The historian, Professor Gearoid O Tuathaigh of NUIG, sums things up rather well. "That's one thing about all commemorations: though they are commemorations of times past – they are always about the present," he told RTE's 'Century Ireland' series.
Prof O Tuathaigh is not talking about commemorations being blatantly used as a contemporary campaign vehicle – though that has happened. He notes that in 1945-47 the young and impoverished Irish State did not feel confident enough to commemorate the 100th anniversary of the Great Famine at a time when the value of Irish independence itself was being questioned.
By the time the 150th rolled along in the late 1990s it was a different environment of incipient economic boom and there were many Famine commemorative events.
Similarly, 1966 saw a series of gala 50th anniversary commemorations of Easter 1916.
By 1991, the continuing brutal violence of the North conflict, made any 75th celebrations of 1916 minimal and extremely muted.
The events of 1913-1923 shaped this country right up to the present day. The non-stop tumult of that decade gave us a set of institutions which are still with us and a cadre of societal leaders who dominated Irish public life right into the late 1960s.

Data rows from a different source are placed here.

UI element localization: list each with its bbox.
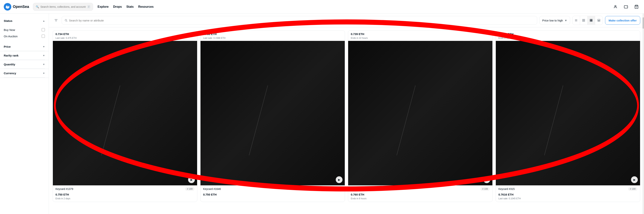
wallet-icon (624, 5, 628, 9)
nft-last-sale: Ends in 22 hours (348, 36, 492, 41)
nft-floor-price: 0.760 ETH (348, 192, 492, 197)
logo[interactable]: OpenSea (4, 3, 29, 11)
nft-name: Keycard #315 (498, 187, 514, 190)
nft-auction-time: — (200, 197, 345, 202)
search-bar-icon (64, 19, 68, 22)
quantity-filter-header[interactable]: Quantity ▼ (4, 60, 45, 69)
quantity-filter-label: Quantity (4, 63, 15, 66)
nav-stats[interactable]: Stats (126, 5, 134, 9)
nav-drops[interactable]: Drops (113, 5, 122, 9)
on-auction-checkbox[interactable] (42, 35, 45, 38)
nft-card[interactable]: 0.739 ETH Ends in 22 hours ▶ Keycard #18… (348, 30, 492, 202)
search-icon: 🔍 (36, 5, 39, 8)
cart-icon (634, 5, 638, 9)
collection-search-bar[interactable] (62, 16, 537, 25)
status-filter-options: Buy Now On Auction (4, 25, 45, 42)
wallet-icon-button[interactable] (622, 3, 630, 11)
nft-card[interactable]: 0.738 ETH Last sale: 0.1588 ETH ▶ Keycar… (200, 30, 345, 202)
status-filter-label: Status (4, 19, 12, 23)
svg-line-9 (66, 21, 67, 22)
sidebar-filters: Status ▲ Buy Now On Auction Price ▼ (0, 14, 49, 214)
user-icon (613, 5, 618, 9)
nft-image-visual (348, 41, 492, 185)
nft-name: Keycard #1379 (56, 187, 73, 190)
nav-explore[interactable]: Explore (98, 5, 109, 9)
nft-rank-badge: # 189 (333, 187, 342, 191)
filter-icon (54, 19, 58, 22)
nft-card[interactable]: 0.7449 ETH Ends in 20 hours ▶ Keycard #3… (496, 30, 640, 202)
nft-image-line (249, 85, 268, 155)
currency-filter-header[interactable]: Currency ▼ (4, 69, 45, 78)
small-grid-view-button[interactable] (580, 16, 588, 25)
collection-search-input[interactable] (69, 19, 534, 22)
scrollbar-thumb[interactable] (642, 17, 644, 29)
global-search-bar[interactable]: 🔍 / (33, 3, 93, 11)
view-toggles (572, 16, 603, 25)
list-view-icon (574, 19, 578, 22)
opensea-logo-icon (4, 3, 11, 11)
svg-rect-17 (590, 19, 591, 20)
filter-section-status: Status ▲ Buy Now On Auction (0, 17, 49, 42)
filter-section-currency: Currency ▼ (0, 69, 49, 78)
nft-auction-time: Last sale: 0.1045 ETH (496, 197, 640, 202)
buy-now-checkbox[interactable] (42, 28, 45, 32)
nft-price-top: 0.739 ETH (348, 31, 492, 36)
nft-auction-time: Ends in 8 hours (348, 197, 492, 202)
account-icon-button[interactable] (612, 3, 619, 11)
nft-card[interactable]: 0.734 ETH Last sale: 0.475 ETH ▶ Keycard… (53, 30, 197, 202)
play-button[interactable]: ▶ (188, 176, 195, 183)
nft-floor-price: 0.750 ETH (200, 192, 345, 197)
nft-rank-badge: # 189 (480, 187, 490, 191)
quantity-chevron-icon: ▼ (43, 63, 45, 66)
rarity-filter-label: Rarity rank (4, 54, 18, 57)
small-grid-icon (582, 19, 585, 22)
large-grid-view-button[interactable] (595, 16, 602, 25)
play-button[interactable]: ▶ (484, 176, 490, 183)
buy-now-label: Buy Now (4, 28, 15, 32)
buy-now-option[interactable]: Buy Now (4, 27, 45, 33)
content-area: Price low to high ▼ (49, 14, 644, 214)
sort-label: Price low to high (542, 19, 563, 22)
nav-icon-buttons (612, 3, 640, 11)
scrollbar[interactable] (642, 14, 644, 214)
play-button[interactable]: ▶ (631, 176, 638, 183)
toolbar: Price low to high ▼ (49, 14, 644, 27)
filter-section-rarity: Rarity rank ▼ (0, 51, 49, 60)
price-chevron-icon: ▼ (43, 45, 45, 48)
nft-price-top: 0.738 ETH (200, 31, 345, 36)
nft-image-visual (200, 41, 345, 185)
nav-resources[interactable]: Resources (138, 5, 154, 9)
global-search-input[interactable] (40, 5, 86, 8)
filter-toggle-button[interactable] (53, 17, 60, 24)
top-navigation: OpenSea 🔍 / Explore Drops Stats Resource… (0, 0, 644, 14)
svg-rect-18 (591, 19, 592, 20)
sort-chevron-icon: ▼ (564, 19, 567, 22)
rarity-filter-header[interactable]: Rarity rank ▼ (4, 51, 45, 60)
svg-rect-23 (599, 21, 600, 22)
sort-dropdown[interactable]: Price low to high ▼ (540, 16, 570, 25)
nft-image-visual (53, 41, 197, 185)
nft-grid-container: 0.734 ETH Last sale: 0.475 ETH ▶ Keycard… (49, 27, 644, 214)
nft-image-line (396, 85, 416, 155)
shortcut-slash: / (87, 5, 90, 8)
status-chevron-up-icon: ▲ (43, 20, 45, 22)
nft-auction-time: Ends in 2 days (53, 197, 197, 202)
nft-name: Keycard #1646 (203, 187, 221, 190)
nft-grid: 0.734 ETH Last sale: 0.475 ETH ▶ Keycard… (53, 30, 640, 202)
svg-rect-14 (584, 19, 585, 20)
currency-chevron-icon: ▼ (43, 72, 45, 75)
nft-image: ▶ (200, 41, 345, 185)
on-auction-option[interactable]: On Auction (4, 33, 45, 39)
make-collection-offer-button[interactable]: Make collection offer (605, 16, 640, 25)
cart-icon-button[interactable] (633, 3, 640, 11)
list-view-button[interactable] (572, 16, 580, 25)
filter-section-price: Price ▼ (0, 42, 49, 51)
play-button[interactable]: ▶ (336, 176, 342, 183)
nft-card-footer: Keycard #315 # 189 (496, 185, 640, 192)
medium-grid-view-button[interactable] (588, 16, 595, 25)
status-filter-header[interactable]: Status ▲ (4, 17, 45, 25)
svg-rect-3 (624, 6, 628, 8)
nft-image-line (544, 85, 563, 155)
price-filter-header[interactable]: Price ▼ (4, 42, 45, 51)
svg-point-2 (615, 5, 616, 7)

The recall of that decade brings us the story of the trade unionists, the men and women who railed against the abject poverty of their time. There is the magic story of the selfless people of the Volunteers and the Irish Citizen Army who set off on a heroic adventure this day 98 years ago.
There is the story of the 150,000 Irish men who fought for the freedom of small nations in a British army uniform and the estimated 30,000 who did not return but lay buried in Flanders, Picardie and elsewhere. They were too long airbrushed out of history. But honouring their memory poses challenges as we try to see a fuller picture of our past.
There are the uncomfortable stories of Irish people caught in the crossfire. Those who supported home rule and/or believed that Ireland would fare best within the British Empire. Those who wore the uniform of the RIC.
There were victims of the IRA, some in the wrong place at the wrong time, others rightly or wrongly accused of 'informing', some victims of base motives among a minority of corrupt rebels.
It is a big basket of stories, some crosscutting and many in blatant conflict. But all require recognition in a fuller re-calling of our history.
The most immediate and stand-out problem centres around the need not to make Easter 2016 a gratuitous or even an accidental insult to the Unionist tradition in the North.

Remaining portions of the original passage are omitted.